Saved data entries
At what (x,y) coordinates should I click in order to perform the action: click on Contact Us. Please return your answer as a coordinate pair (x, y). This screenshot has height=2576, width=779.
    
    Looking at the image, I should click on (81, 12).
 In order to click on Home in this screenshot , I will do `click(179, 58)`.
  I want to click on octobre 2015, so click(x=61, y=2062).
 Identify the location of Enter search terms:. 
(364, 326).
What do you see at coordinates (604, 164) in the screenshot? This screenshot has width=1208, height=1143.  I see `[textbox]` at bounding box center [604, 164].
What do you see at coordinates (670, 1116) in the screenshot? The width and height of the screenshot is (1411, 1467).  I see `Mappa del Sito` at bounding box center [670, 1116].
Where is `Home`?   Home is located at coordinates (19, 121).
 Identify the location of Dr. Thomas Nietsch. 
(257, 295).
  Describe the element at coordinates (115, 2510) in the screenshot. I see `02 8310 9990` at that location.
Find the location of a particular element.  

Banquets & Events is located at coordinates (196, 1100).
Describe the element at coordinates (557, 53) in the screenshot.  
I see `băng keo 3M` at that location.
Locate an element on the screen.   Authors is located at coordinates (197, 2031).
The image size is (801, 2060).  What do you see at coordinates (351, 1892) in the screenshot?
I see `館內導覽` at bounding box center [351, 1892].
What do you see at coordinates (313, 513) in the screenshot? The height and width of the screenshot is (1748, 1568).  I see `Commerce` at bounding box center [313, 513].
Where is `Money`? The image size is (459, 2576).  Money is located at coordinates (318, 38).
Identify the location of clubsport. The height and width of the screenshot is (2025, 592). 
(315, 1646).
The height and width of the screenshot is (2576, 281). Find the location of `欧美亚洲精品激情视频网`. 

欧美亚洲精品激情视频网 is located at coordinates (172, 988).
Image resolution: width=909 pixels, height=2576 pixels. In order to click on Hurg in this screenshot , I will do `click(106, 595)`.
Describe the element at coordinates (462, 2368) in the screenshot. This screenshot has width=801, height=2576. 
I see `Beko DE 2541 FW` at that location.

§ **Directions for this task**
Above are the records; from them, give again exactly the lines from the one containing "In order to click on Home" through the one containing "What do you see at coordinates (604, 164)", both included.

§ **Exercise result**
 In order to click on Home in this screenshot , I will do `click(179, 58)`.
  I want to click on octobre 2015, so click(x=61, y=2062).
 Identify the location of Enter search terms:. 
(364, 326).
What do you see at coordinates (604, 164) in the screenshot? This screenshot has width=1208, height=1143.  I see `[textbox]` at bounding box center [604, 164].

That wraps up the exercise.